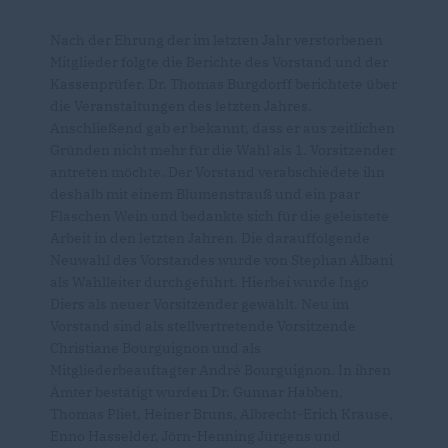
Nach der Ehrung der im letzten Jahr verstorbenen
Mitglieder folgte die Berichte des Vorstand und der
Kassenprüfer. Dr. Thomas Burgdorff berichtete über
die Veranstaltungen des letzten Jahres.
Anschließend gab er bekannt, dass er aus zeitlichen
Gründen nicht mehr für die Wahl als 1. Vorsitzender
antreten möchte. Der Vorstand verabschiedete ihn
deshalb mit einem Blumenstrauß und ein paar
Flaschen Wein und bedankte sich für die geleistete
Arbeit in den letzten Jahren. Die darauffolgende
Neuwahl des Vorstandes wurde von Stephan Albani
als Wahlleiter durchgeführt. Hierbei wurde Ingo
Diers als neuer Vorsitzender gewählt. Neu im
Vorstand sind als stellvertretende Vorsitzende
Christiane Bourguignon und als
Mitgliederbeauftagter André Bourguignon. In ihren
Ämter bestätigt wurden Dr. Gunnar Habben,
Thomas Pliet, Heiner Bruns, Albrecht-Erich Krause,
Enno Hasselder, Jörn-Henning Jürgens und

# Task
Count each line above where the string "letzten" occurs. Give the number only.

# Exercise output
3